La
economía del compartir, los Creative Commons y la noción de que el
Internet ha inaugurado una nueva era de las relaciones económicas entre
las personas, sin duda tienen usos y aplicaciones maravillosas para la
diseminación del conocimiento y la apertura de la conciencia; sin
embargo, parafraseando a Walter Benjamin, “no hay afuera del
capitalismo”, y cualquier medio disponible para liberarnos de su
magnetismo parece de antemano destinado a sucumbir a su exigencia.
La
amistad no parece escapar a este influjo: esquemas aparentemente
“amigables” como las tarjetas de regalo, los cafés prepagados o las
latas de Coca-Cola con nombres, apelan a una economía basada en el
comportamiento social y lo que se espera de este dentro de una
comunidad. Aunque a la larga tal vez paguemos más del precio fijado por
un producto, a nadie le gusta verse tacaño (“codo” o “marro”, como
decimos en México). Aunque la economía clásica (digamos, positivista)
afirme que el individuo buscará maximizar la ganancia minimizando la
inversión, en el esquema de la cortesía y la gratitud social esta lógica
se ve desbancada por la expectativa social y el sentido de pertenencia a
una clase social, para lo cual Facebook es también un poderoso
aliciente.
Facebook introdujo una
nueva significación de la palabra “amigo” al catalogar a tus contactos
bajo esa categoría. Tempranas redes sociales como Metroflog, Hi-5 o
MySpace no ponían un énfasis tan desmedido en la parte “social” de la
experiencia en línea, y probablemente por eso sus utilidades se
redujeron mientras Facebook creció como la espuma.

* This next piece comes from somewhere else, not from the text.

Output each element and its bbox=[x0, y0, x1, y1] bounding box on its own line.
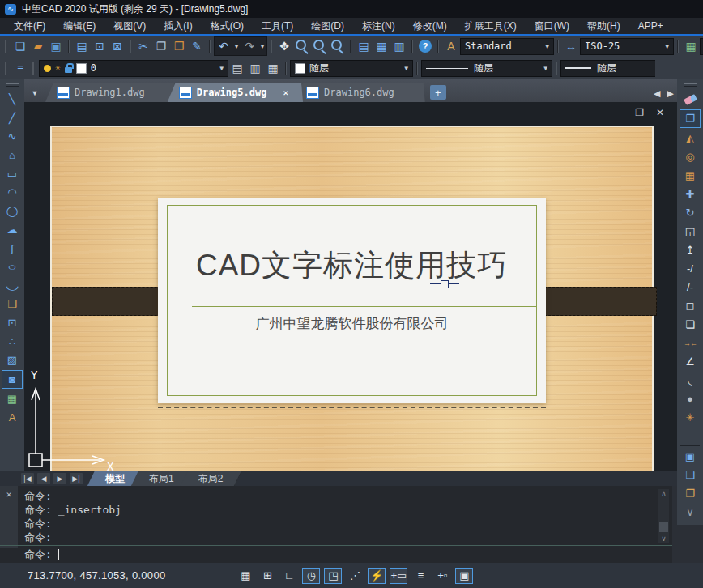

Y es que la palabra
“contactos” es muy impersonal, muy neutra, muy “profesional”: la gente
no quiere sentir que está trabajando mientras está en las redes
sociales, pero lo cierto es que al compartir contenido en línea,
nuestras interacciones sociales están siendo analizadas (clasificadas,
vendidas, etc.) para realizar un nuevo tipo de marketing “a la medida”,
como los nuevos ads en Instagram (propiedad, recordemos, de
Facebook): ¿no te gusta este comercial?, no te preocupes, tenemos muchos
otros que mostrarte.
Cuando
compartimos en redes sociales algo que comemos, algo que nos compramos o
simplemente nos tomamos una selfie, no estamos compartiendo
desinteresadamente una experiencia sino buscando el reconocimiento de
otros como parte de una necesidad de identificación de clase. Mucho
podríamos discutir sobre si nuestros gustos son realmente “nuestros”
(pues cada vez más parece que vivimos en una distopía donde el gusto
individual obedece a targets y tipos de público cuidadosamente
delimitados por las marcas), pero en el ámbito práctico, “compartir”
nuestros hábitos de consumo en las redes sociales no hace sino
alimentarlas con el conocimiento de primera mano sobre la forma en que
gastamos nuestro dinero –además de darles herramientas para llegar hasta
nuestros bolsillos.
A nadie le
gusta pensar en sí mismo como un “mero” consumidor, por lo que las
marcas se esfuerzan más y más en parecer amigables: colocar ingredientes
sociales a tu experiencia (como un sencillo botón de “compartir”)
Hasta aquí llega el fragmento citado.